Does a cell’s expression of this gene change systematically as the cell sits closer to (or farther from) a plaque?
Gene expression ~ distance
compute_gene_distance_correlation()
For each gene we compute a Spearman rank correlation (rho) between two vectors that share one entry per cell:
The cell’s raw transcript count for that gene.
The cell’s Euclidean distance (in um) to its nearest plaque of the specified type.
Spearman correlation operates on ranks rather than raw values, so it captures any monotonic relationship (not just linear) and is robust to the extreme zero-inflation typical of spatial transcriptomics count data. We set exact = FALSE because the large number of tied zeros makes an exact permutation p-value computationally infeasible.
A gene that is highly expressed near plaques (short distance) and lowly expressed far away (long distance) will have a negative rho (high expression co-occurs with low distance). Conversely, a gene expressed preferentially far from plaques will have a positive rho.
To make the results more intuitive,so that “plaque-enriched” genes appear at the top of a ranked list rather than the bottom, we multiply rho by -1 to obtain rho_flip. After flipping, positive values mean “enriched near plaques” and negative values mean “enriched far from plaques”.
We apply the Benjamini-Hochberg (BH) procedure to control the false discovery rate, producing an adjusted p-value (padj). A gene is called significant at padj < 0.05.
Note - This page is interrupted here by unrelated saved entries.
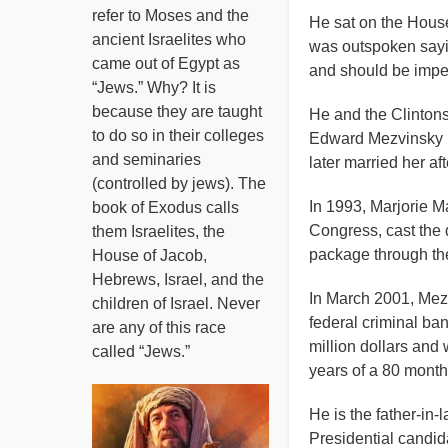
refer to Moses and the
He sat on the House
ancient Israelites who
was outspoken sayin
came out of Egypt as
and should be imp
“Jews.” Why? It is
because they are taught
He and the Clintons
to do so in their colleges
Edward Mezvinsky h
and seminaries
later married her af
(controlled by jews). The
In 1993, Marjorie 
book of Exodus calls
Congress, cast the d
them Israelites, the
package through th
House of Jacob,
Hebrews, Israel, and the
In March 2001, Mezv
children of Israel. Never
federal criminal ba
are any of this race
million dollars and
called “Jews.”
years of a 80 mont
He is the father-in-
Presidential candida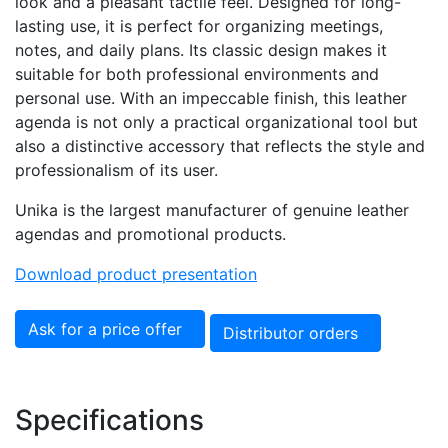
look and a pleasant tactile feel. Designed for long-
lasting use, it is perfect for organizing meetings,
notes, and daily plans. Its classic design makes it
suitable for both professional environments and
personal use. With an impeccable finish, this leather
agenda is not only a practical organizational tool but
also a distinctive accessory that reflects the style and
professionalism of its user.
Unika is the largest manufacturer of genuine leather
agendas and promotional products.
Download product presentation
Ask for a price offer
Distributor orders
Specifications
Final classification. Each gene is labelled as:
enriched_near — padj < 0.05 and rho_flip > 0 (upregulated close to plaques)
enriched_far — padj < 0.05 and rho_flip < 0 (upregulated far from plaques)
ns — not significant
plot_gene_distance_correlation()
Generates a rank plot. Each dot is one gene.
The x-axis is the gene’s rank (1 = strongest plaque enrichment) and the y-axis is rho_flip (the sign-flipped Spearman correlation). Genes sitting high on the plot are preferentially expressed near plaques; genes at the bottom are expressed far from plaques. The dashed line at zero marks no association.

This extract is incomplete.